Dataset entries
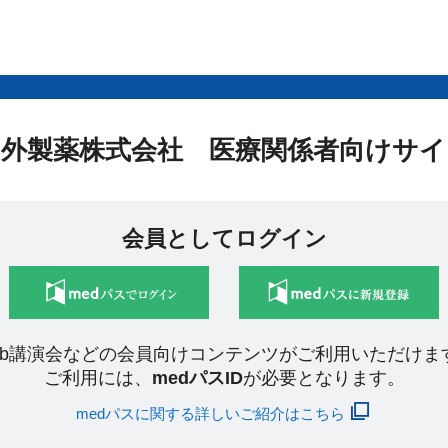
中外製薬株式会社 医療関係者向けサイ
会員としてログイン
eb講演会などの会員向けコンテンツがご利用いただけま
ご利用には、
medパスID
が必要となります。
medパスに関する詳しいご紹介はこちら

• **Problem**
Give exactly, and nothing besides, the lines from the one in which "eb講演会などの会員向けコンテンツがご利用いただけま" occurs through the end of the records.

• **Your solution**
eb講演会などの会員向けコンテンツがご利用いただけま
ご利用には、
medパスID
が必要となります。
medパスに関する詳しいご紹介はこちら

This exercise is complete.